The SigC++ CORBA API is modeled around this simple IDL interface:

// IDL
module corbaSigC
{
    typedef sequence<any> ParamList;
    
    interface Slot
    {
        any call(in ParamList params);
    };

    interface Signal
    {
        any emit(in ParamList data);
        void connect(in Slot s);
    };
};

Additional C++-only functions regarding this interface are:

// C++
namespace corbaSigC
{

using namespace SigC;

static Signal_impl Signal_impl::create();
static Slot_impl Slot_impl::create();
static Slot_impl Slot_impl::create(Slot1<CORBA::Any *, const ParamList&>);

Signal1<CORBA::Any *, const ParamList&> Signal_impl::sigc_signal();
Slot1<CORBA::Any *, const ParamList&> Slot_impl::sigc_slot();

}

The parameterless create() functions return a fresh CORBA object of
the respective type. The Slot_impl::create(slot) functions returns a
CORBA Slot object corresponing to 'slot'.

The sigc_* methods obviously return the underlying SigC++ object.

To hide this basic, untyped interface from the SigC++ user, I created some
convinience (also C++-only) classes/functions:

SigC::convert(slot):

slot can be either a normal typed SigC++ slot (e.g. Slot1<void, char *>)
- in this case a untyped slot is returned. If a untyped slot is
given as parameter, the function returns a typed slot (whatever type
is requested).

class SigC::CORBASignal#<R, P1, P2, ..., P#>:

These template classes (# represents the number of arguments) serve as
a glue between SigC++ and CORBA signals and contain associated SigC++
and CORBA signals. You can create them using the following
constructors:

CORBASignal#<R, P1, P2, ...>(Signal#<R, P1, P2, ...>&)

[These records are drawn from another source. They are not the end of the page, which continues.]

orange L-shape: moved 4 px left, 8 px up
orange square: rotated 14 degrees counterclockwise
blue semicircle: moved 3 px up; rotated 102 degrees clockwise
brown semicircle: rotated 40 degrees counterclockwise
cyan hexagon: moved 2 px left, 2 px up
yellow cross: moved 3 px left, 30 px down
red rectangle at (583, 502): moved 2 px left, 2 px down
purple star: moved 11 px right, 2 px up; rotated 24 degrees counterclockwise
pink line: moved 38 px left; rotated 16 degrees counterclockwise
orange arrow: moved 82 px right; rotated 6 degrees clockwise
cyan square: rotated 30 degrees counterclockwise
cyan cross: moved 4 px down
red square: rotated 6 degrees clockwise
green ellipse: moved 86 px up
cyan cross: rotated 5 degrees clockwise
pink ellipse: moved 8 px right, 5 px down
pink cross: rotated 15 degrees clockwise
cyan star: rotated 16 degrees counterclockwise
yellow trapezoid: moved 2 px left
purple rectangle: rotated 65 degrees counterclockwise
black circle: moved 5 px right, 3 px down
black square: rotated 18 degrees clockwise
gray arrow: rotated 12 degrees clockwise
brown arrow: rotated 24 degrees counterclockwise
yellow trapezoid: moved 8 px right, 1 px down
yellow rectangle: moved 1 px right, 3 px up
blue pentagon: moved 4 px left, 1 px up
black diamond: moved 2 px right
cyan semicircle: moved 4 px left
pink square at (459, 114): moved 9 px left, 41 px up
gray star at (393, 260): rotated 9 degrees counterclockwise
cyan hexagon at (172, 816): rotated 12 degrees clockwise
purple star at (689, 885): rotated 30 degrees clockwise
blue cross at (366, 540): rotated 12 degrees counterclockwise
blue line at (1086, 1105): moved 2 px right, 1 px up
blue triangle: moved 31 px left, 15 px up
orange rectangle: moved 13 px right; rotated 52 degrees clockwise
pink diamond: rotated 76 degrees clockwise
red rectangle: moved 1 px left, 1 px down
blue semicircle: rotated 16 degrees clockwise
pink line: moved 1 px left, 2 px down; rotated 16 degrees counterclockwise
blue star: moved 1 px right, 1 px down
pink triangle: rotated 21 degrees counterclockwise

This means the underlying CORBA signal is emitted when the SigC++
signal given as argument is emitted.

CORBASignal#<R, P1, P2, ...>(Signal_ptr signal)

This means the underlying SigC++ signal is emitted when the CORBA
signal given as argument is emitted.

CORBASignal#<R, P1, P2, ...>(Signal_ptr signal, Signal#<R, P1, P2, ...>&)
CORBASignal#<R, P1, P2, ...>(Signal#<R, P1, P2, ...>&, Signal_ptr signal)

These constructors establish the signal flow from arg1 to arg2, that
is when signal1 is emitted, signal2 is also emitted. (But not the
other way round, since that would create a loop).